START MATERIAL TO PROCESS

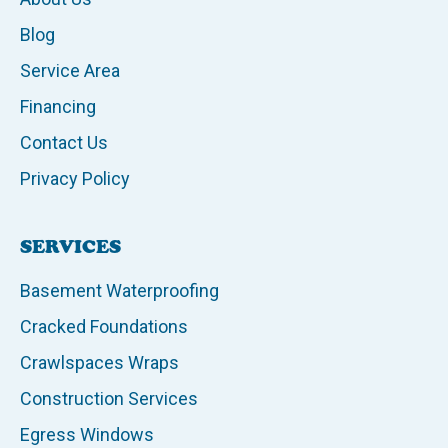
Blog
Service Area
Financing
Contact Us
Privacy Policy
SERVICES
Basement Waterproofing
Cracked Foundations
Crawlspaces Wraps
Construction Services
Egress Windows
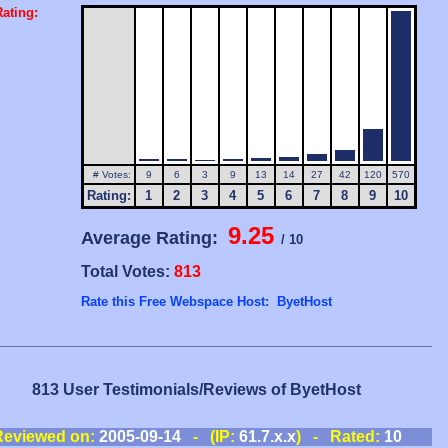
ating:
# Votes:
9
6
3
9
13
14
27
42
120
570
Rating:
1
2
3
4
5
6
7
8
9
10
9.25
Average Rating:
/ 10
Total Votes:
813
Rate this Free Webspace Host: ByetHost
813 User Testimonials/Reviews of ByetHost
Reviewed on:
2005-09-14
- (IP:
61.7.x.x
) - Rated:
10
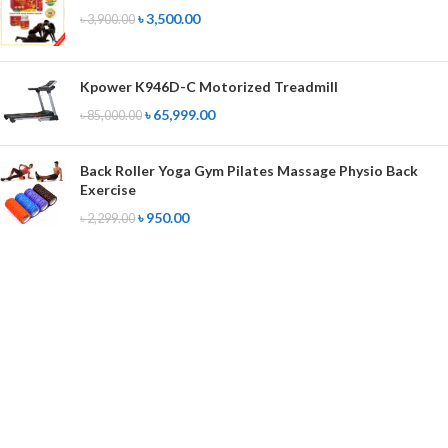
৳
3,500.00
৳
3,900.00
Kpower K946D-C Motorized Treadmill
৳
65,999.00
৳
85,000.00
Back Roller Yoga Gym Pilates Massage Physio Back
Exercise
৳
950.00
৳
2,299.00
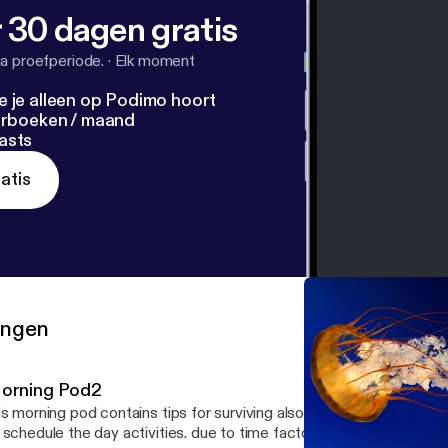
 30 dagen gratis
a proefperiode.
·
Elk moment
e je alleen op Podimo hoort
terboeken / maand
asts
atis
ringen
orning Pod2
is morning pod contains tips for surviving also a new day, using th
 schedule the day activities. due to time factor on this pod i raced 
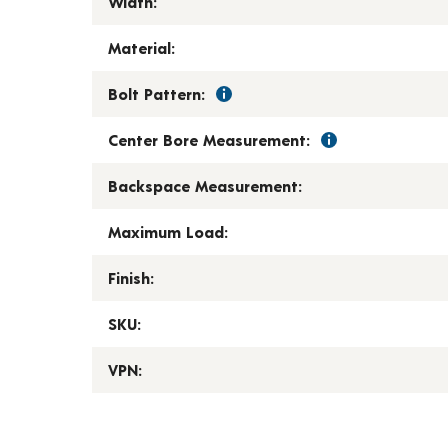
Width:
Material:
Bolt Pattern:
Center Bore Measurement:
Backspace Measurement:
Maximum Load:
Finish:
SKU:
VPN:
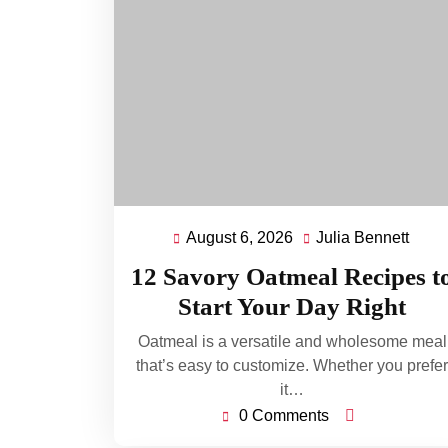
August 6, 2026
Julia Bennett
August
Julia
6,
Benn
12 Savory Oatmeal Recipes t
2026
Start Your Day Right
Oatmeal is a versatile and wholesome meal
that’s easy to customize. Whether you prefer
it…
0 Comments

END MATERIAL TO PROCESS
START MATERIAL TO PROCESS

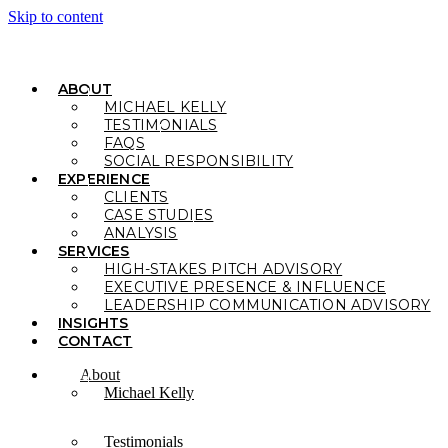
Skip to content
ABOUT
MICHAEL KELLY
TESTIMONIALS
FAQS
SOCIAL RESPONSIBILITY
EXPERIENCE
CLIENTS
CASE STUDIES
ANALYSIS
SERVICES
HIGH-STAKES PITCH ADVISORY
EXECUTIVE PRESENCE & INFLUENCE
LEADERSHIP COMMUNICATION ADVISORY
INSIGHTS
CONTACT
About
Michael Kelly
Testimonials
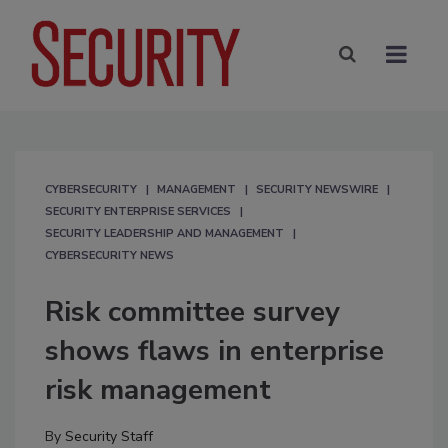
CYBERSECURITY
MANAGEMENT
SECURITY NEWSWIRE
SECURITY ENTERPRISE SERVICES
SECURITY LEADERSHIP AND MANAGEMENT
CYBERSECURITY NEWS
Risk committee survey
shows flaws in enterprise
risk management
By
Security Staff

END MATERIAL TO PROCESS

EXERCISE BRIEF ::
Extract every line from the records above that contains the word "LEADERSHIP".

RESULT ::
LEADERSHIP COMMUNICATION ADVISORY
SECURITY LEADERSHIP AND MANAGEMENT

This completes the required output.